Les conservateurs britanniques, confinés à l'opposition depuis l'arrivée triomphale des travaillistes en 1997, ont tenu leur congrès cette semaine. Leur chef, David Cameron, n'a pas fait dans la dentelle: pour sortir la Grande-Bretagne de la crise, il faudra sabrer les dépenses publiques. Sa franchise ne semble pas encore faire peur aux électeurs. L'été prochain, il pourrait bien être le prochain premier ministre du Royaume-Uni.

Les Britanniques n'aiment pas les conservateurs. En tout cas, ils ne les aiment pas comme ils se sont passionnément épris des travaillistes en 1997. Pour gagner le coeur - mais surtout le vote - des électeurs, les conservateurs doivent leur prouver qu'ils ont changé.

 

C'est ce qu'on disait tout haut cette semaine à Manchester, au congrès annuel de la vénérable formation politique. Las des travaillistes, au pouvoir depuis 12 ans, les électeurs britanniques semblent séduits par l'idée que le Parti conservateur revienne au pouvoir l'an prochain. Et s'il faut en croire les sondages publiés cette semaine, les tories et leur chef charismatique, David Cameron, voguent allègrement vers la victoire, avec 14 points d'avance sur le Labour.

Mais attention, prévient l'auteure Judith Bara, qui enseigne à l'Université de Londres. «Rien n'est encore joué», dit cette observatrice de la scène politique britannique, que La Presse a jointe hier. Pour gagner la majorité des sièges, «ils devront travailler plus fort pour que les gens votent davantage en faveur des conservateurs plutôt que contre les travaillistes».

Depuis son élection comme chef en 2005, David Cameron s'est appliqué à dépoussiérer l'image de «vieux parti» qui colle aux conservateurs.

Le bon père de famille

Ancien cadre du groupe média Carlton, David Cameron, 42 ans, se présente comme un bon père de famille, adepte du vélo, préoccupé par la santé et l'écologie, prêt à soutenir les couples homosexuels. Il diffuse des photos de ses vacances avec femme et enfants, et la mort en février dernier de l'un de ses enfants gravement malade a ému l'opinion publique.

Mais les Britanniques restent méfiants. De fait, un autre sondage a montré que 68% d'entre eux croient que le Parti conservateur n'a pas changé depuis l'arrivée de David Cameron.

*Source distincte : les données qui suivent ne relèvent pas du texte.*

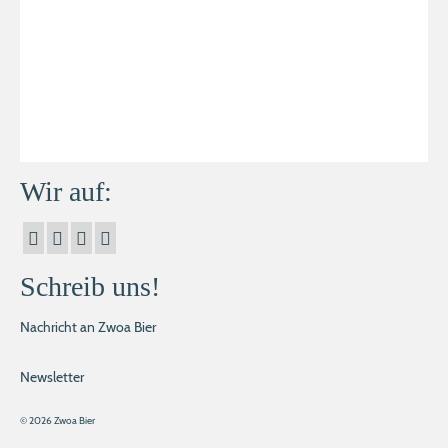
Wir auf:
Schreib uns!
Nachricht an Zwoa Bier
Newsletter
© 2026 Zwoa Bier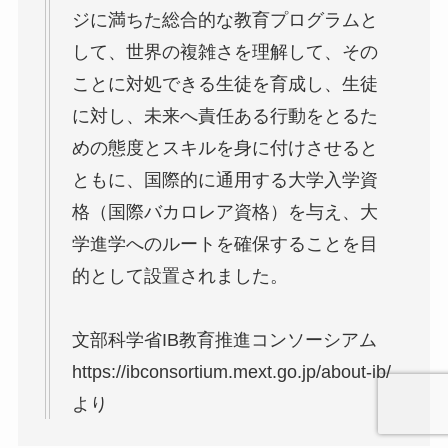
ジに満ちた総合的な教育プログラムと
して、世界の複雑さを理解して、その
ことに対処できる生徒を育成し、生徒
に対し、未来へ責任ある行動をとるた
めの態度とスキルを身に付けさせると
ともに、国際的に通用する大学入学資
格（国際バカロレア資格）を与え、大
学進学へのルートを確保することを目
的として設置されました。
文部科学省IB教育推進コンソーシアム
https://ibconsortium.mext.go.jp/about-ib/
より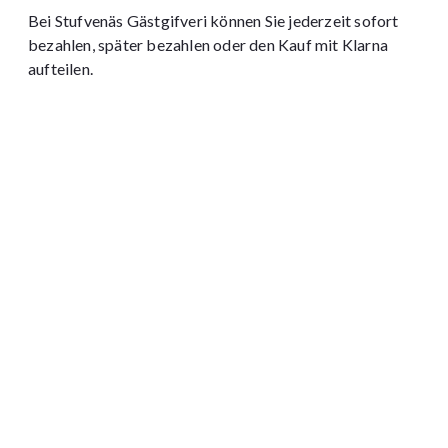
Bei Stufvenäs Gästgifveri können Sie jederzeit sofort
bezahlen, später bezahlen oder den Kauf mit Klarna
aufteilen.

Son entourage est aussi perçu comme composé de «vieux tories» faisant partie d'un club sélect issu des collèges huppés du pays. «Une majorité de gens doute toujours que Cameron puisse comprendre ce que vit la classe moyenne», dit Mme Bara.

Cette semaine, le chef conservateur a lancé un message clair: il est «prêt» à piloter le pays mais avertit que la Grande-Bretagne traversera «une période difficile». Coupes dans les dépenses de l'État, hausse de l'âge d'admissibilité à la pension de vieillesse et gel des salaires des fonctionnaires sont à prévoir.

Les récents sondages indiquent que l'appui aux conservateurs, malgré les intentions radicales du chef, n'aurait pas faibli. «Mais les gens commencent à se dire: nous en avons assez des travaillistes, mais sommes-nous prêts à ça?» dit Mme Bara.

David Cameron doit aussi surveiller sa droite: en flirtant avec le centre, il risque de perdre des votes au profit de partis résolument à droite qui ont constamment gagné en popularité ces dernières années.

Les élections ne devraient pas avoir lieu avant juin. D'ici là, dit Judith Bara, tout peut arriver. «Harold Wilson (NDLR: ancien premier ministre travailliste) a déjà dit qu'une semaine, en politique, c'est une longue période...»

 

Les conservateurs au pouvoir

John Major est le dernier chef conservateur à avoir exercé le pouvoir, de 1990 à 1997.

> Entre 1997 et 2005, trois chefs ont tenté sans succès de faire réélire le parti.

> Arrivé en 2005, David Cameron mise sur un Parti conservateur «moderne et compatissant» pour gagner les élections de 2010.